# Bryant Inducer Fan Runs Constantly



## biglittledan (Nov 23, 2006)

Own a 90% efficient Bryant model # 398AAZ060100 Series A furnace. The other day I noticed the furnace was off and not calling for heat but the draft inducer fan was running. The only way to turn the draft inducer fan off is by the local disconnect. I replaced the pilot light assembly a few weeks ago and the main circuit board and transformer a couple of years ago. What is causing the fan to run constantly. Appreciate someone advising what is wrong and what part and part number to replace. 
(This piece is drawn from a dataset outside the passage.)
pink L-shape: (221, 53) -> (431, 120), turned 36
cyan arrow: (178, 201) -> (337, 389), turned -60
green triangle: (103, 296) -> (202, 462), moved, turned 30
Thanks in advance for any assistance.


----------



## acefurnacefixer (Nov 24, 2006)

There is a relay imbeded on the main board that sends the signal for that motor to turn on and off, abviously it is stuck "on". The only way to correct the issue is to replace the main board.


----------



## HvacWiz (Nov 24, 2006)

*The main board has already been replaced so i would rule that out.This bryant furnace has a seperate circuit board for the inducer assembly located just to the right of inducer motor behind a small metal box. Just follow motor power wires and it should lead you to the there.*


----------



## acefurnacefixer (Nov 24, 2006)

HvacWiz said:


> *The main board has already been replaced so i would rule that out.This bryant furnace has a seperate circuit board for the inducer assembly located just to the right of inducer motor behind a small metal box. Just follow motor power wires and it should lead you to the there.*


 
They did use a seprate board some years ago.......but the more recent units only use a single board. The poster did _not_ give a specific age of his unit. My reply was based on the more comon newer style units.


----------



## #CARRIERMAN (Oct 18, 2006)

Hi biglittledan

The problem you are having is due to the edge connector on the main blower board. What you will need to do is shut the power off to the furnace pull the edge connector off and look inside of it, this is a flat white piece of plastic with about eight wires in it that connects on the edge of the blower board. There will be little finger looking pieces in there. If the finger pieces are corroded completely off you will have to replace the wiring harness. If they are just corroded you can unplug the furnace and dip the edge plug into a glass of Coke, when the corrosion is gone dip it into a glass of water to clean all the Coke off of it. Use canned air that you use on your computer keyboard and blow out well. Reinstall edge plug back on the board and see if it works properly. You cannot use Pepsi or anything with a high sugar content to do this. If you need the wiring harness it is part #311235-401. If you need any further assistance let me know.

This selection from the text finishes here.